Task | Copy each line of the records below that mentions the word "Zaakceptuj".

*** Block opens ***

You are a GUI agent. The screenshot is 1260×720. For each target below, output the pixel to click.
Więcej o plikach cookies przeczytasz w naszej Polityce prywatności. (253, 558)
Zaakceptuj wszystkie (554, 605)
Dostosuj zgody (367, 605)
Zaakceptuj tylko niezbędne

*** Block closes ***
*** Block opens ***

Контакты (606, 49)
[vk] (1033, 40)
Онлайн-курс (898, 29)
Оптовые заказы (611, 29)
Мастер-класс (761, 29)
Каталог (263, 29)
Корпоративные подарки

*** Block closes ***

Exercise response |
Zaakceptuj wszystkie (554, 605)
Zaakceptuj tylko niezbędne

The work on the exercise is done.